TASK TO CARRY OUT
Write out all of the entries exactly, please.

EXERCISE DATA
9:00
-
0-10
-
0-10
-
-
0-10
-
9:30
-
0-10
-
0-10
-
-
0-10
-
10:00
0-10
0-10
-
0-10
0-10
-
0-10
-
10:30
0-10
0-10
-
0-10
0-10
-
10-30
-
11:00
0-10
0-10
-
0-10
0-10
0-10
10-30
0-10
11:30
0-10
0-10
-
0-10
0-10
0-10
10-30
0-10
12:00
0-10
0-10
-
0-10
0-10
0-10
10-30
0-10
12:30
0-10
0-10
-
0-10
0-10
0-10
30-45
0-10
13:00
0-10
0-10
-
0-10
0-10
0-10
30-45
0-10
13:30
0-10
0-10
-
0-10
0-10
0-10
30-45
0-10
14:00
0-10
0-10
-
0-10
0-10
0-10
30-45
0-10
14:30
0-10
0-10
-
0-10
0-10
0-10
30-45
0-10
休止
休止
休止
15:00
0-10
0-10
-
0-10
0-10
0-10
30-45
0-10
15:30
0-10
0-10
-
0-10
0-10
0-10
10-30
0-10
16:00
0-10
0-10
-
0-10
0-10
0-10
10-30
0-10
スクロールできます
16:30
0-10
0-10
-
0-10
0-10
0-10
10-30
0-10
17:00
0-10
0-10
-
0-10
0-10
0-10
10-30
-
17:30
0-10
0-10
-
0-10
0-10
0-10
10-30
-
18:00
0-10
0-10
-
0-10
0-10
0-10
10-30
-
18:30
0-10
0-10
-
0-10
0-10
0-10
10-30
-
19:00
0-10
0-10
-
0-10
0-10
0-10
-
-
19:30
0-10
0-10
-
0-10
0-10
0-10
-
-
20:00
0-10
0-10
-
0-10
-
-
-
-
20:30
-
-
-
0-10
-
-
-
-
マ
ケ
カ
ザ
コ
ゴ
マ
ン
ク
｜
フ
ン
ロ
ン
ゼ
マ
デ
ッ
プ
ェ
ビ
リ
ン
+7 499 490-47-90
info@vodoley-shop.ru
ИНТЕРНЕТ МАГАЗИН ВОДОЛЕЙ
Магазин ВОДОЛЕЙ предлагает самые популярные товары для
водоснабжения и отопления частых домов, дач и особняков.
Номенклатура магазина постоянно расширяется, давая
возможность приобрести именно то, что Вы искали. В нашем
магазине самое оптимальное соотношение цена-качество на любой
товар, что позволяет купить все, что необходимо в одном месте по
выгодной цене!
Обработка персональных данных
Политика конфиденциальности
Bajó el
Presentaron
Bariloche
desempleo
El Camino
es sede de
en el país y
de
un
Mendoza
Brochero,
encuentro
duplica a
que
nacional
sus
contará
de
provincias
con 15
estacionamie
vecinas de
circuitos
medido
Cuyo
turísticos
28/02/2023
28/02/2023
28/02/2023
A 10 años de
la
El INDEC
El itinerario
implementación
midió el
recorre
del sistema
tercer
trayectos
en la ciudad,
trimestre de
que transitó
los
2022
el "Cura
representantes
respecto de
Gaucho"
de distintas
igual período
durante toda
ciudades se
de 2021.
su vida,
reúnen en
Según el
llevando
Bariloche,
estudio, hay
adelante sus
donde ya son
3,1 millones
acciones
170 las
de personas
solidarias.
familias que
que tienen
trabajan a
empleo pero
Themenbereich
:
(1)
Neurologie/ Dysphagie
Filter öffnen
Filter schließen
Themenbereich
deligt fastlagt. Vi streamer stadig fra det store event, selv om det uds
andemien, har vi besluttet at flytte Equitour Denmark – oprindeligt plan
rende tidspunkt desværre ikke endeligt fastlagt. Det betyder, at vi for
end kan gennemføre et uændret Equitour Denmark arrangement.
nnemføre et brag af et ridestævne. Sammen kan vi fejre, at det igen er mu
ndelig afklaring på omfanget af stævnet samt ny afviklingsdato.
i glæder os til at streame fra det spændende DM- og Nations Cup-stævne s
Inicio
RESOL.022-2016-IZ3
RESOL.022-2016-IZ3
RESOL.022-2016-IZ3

YOUR SOLUTION
9:00
-
0-10
-
0-10
-
-
0-10
-
9:30
-
0-10
-
0-10
-
-
0-10
-
10:00
0-10
0-10
-
0-10
0-10
-
0-10
-
10:30
0-10
0-10
-
0-10
0-10
-
10-30
-
11:00
0-10
0-10
-
0-10
0-10
0-10
10-30
0-10
11:30
0-10
0-10
-
0-10
0-10
0-10
10-30
0-10
12:00
0-10
0-10
-
0-10
0-10
0-10
10-30
0-10
12:30
0-10
0-10
-
0-10
0-10
0-10
30-45
0-10
13:00
0-10
0-10
-
0-10
0-10
0-10
30-45
0-10
13:30
0-10
0-10
-
0-10
0-10
0-10
30-45
0-10
14:00
0-10
0-10
-
0-10
0-10
0-10
30-45
0-10
14:30
0-10
0-10
-
0-10
0-10
0-10
30-45
0-10
休止
休止
休止
15:00
0-10
0-10
-
0-10
0-10
0-10
30-45
0-10
15:30
0-10
0-10
-
0-10
0-10
0-10
10-30
0-10
16:00
0-10
0-10
-
0-10
0-10
0-10
10-30
0-10
スクロールできます
16:30
0-10
0-10
-
0-10
0-10
0-10
10-30
0-10
17:00
0-10
0-10
-
0-10
0-10
0-10
10-30
-
17:30
0-10
0-10
-
0-10
0-10
0-10
10-30
-
18:00
0-10
0-10
-
0-10
0-10
0-10
10-30
-
18:30
0-10
0-10
-
0-10
0-10
0-10
10-30
-
19:00
0-10
0-10
-
0-10
0-10
0-10
-
-
19:30
0-10
0-10
-
0-10
0-10
0-10
-
-
20:00
0-10
0-10
-
0-10
-
-
-
-
20:30
-
-
-
0-10
-
-
-
-
マ
ケ
カ
ザ
コ
ゴ
マ
ン
ク
｜
フ
ン
ロ
ン
ゼ
マ
デ
ッ
プ
ェ
ビ
リ
ン
+7 499 490-47-90
info@vodoley-shop.ru
ИНТЕРНЕТ МАГАЗИН ВОДОЛЕЙ
Магазин ВОДОЛЕЙ предлагает самые популярные товары для
водоснабжения и отопления частых домов, дач и особняков.
Номенклатура магазина постоянно расширяется, давая
возможность приобрести именно то, что Вы искали. В нашем
магазине самое оптимальное соотношение цена-качество на любой
товар, что позволяет купить все, что необходимо в одном месте по
выгодной цене!
Обработка персональных данных
Политика конфиденциальности
Bajó el
Presentaron
Bariloche
desempleo
El Camino
es sede de
en el país y
de
un
Mendoza
Brochero,
encuentro
duplica a
que
nacional
sus
contará
de
provincias
con 15
estacionamie
vecinas de
circuitos
medido
Cuyo
turísticos
28/02/2023
28/02/2023
28/02/2023
A 10 años de
la
El INDEC
El itinerario
implementación
midió el
recorre
del sistema
tercer
trayectos
en la ciudad,
trimestre de
que transitó
los
2022
el "Cura
representantes
respecto de
Gaucho"
de distintas
igual período
durante toda
ciudades se
de 2021.
su vida,
reúnen en
Según el
llevando
Bariloche,
estudio, hay
adelante sus
donde ya son
3,1 millones
acciones
170 las
de personas
solidarias.
familias que
que tienen
trabajan a
empleo pero
Themenbereich
:
(1)
Neurologie/ Dysphagie
Filter öffnen
Filter schließen
Themenbereich
deligt fastlagt. Vi streamer stadig fra det store event, selv om det uds
andemien, har vi besluttet at flytte Equitour Denmark – oprindeligt plan
rende tidspunkt desværre ikke endeligt fastlagt. Det betyder, at vi for
end kan gennemføre et uændret Equitour Denmark arrangement.
nnemføre et brag af et ridestævne. Sammen kan vi fejre, at det igen er mu
ndelig afklaring på omfanget af stævnet samt ny afviklingsdato.
i glæder os til at streame fra det spændende DM- og Nations Cup-stævne s
Inicio
RESOL.022-2016-IZ3
RESOL.022-2016-IZ3
RESOL.022-2016-IZ3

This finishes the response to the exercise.